A project to transform a decrepit building on W. Broadway into a workforce training center and retail shops is closer to getting about $500,000 in tax breaks.
The building at 800 W. Broadway has sat empty since 2006, languishing in tax forfeiture after a separate $70 million proposal for a YWCA, shops and offices collapsed.
Developer George Sherman, who owns the Hawthorne Crossing shopping center next door, plans to lease the building to the Minnesota Department of Employment and Economic Development for a workforce center. Other health and educational organizations will also share the space.
A report prepared by Minneapolis project coordinator Erik Hansen said that redevelopment costs would exceed the finished value of the building, creating a financial gap necessitating the city tax breaks. He estimated that the $500,000 in tax breaks would be 7 percent of the project's total cost.
The tax-increment financing tool, once widely used in city projects including the Target Center, allows local governments to divert new tax revenue created by the development to offset some of the costs of construction, like clearing land, building roads or providing water and sewer to the property.

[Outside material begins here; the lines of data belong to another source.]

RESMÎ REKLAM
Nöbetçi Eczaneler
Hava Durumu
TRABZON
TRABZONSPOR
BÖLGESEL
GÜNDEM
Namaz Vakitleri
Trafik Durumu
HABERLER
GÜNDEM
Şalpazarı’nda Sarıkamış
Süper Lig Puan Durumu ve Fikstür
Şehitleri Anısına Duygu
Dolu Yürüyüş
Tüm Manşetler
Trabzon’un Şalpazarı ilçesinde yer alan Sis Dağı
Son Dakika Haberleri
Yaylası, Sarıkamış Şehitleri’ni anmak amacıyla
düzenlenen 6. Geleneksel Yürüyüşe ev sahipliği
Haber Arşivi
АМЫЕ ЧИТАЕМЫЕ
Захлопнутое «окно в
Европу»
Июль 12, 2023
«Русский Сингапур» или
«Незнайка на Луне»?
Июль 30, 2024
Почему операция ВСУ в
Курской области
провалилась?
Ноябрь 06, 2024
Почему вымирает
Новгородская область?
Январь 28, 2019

Critics say the tax breaks are often doled out to projects that would happen anyway and are skeptical that the development incentives offer real benefits for local residents.
Supporters say the addition of the large new development in the struggling area outweighs the loss of additional tax dollars.
"People want to see more activity on West Broadway," Hansen told council members.
He noted that the project would bring training opportunities to an area where educational opportunities are lagging.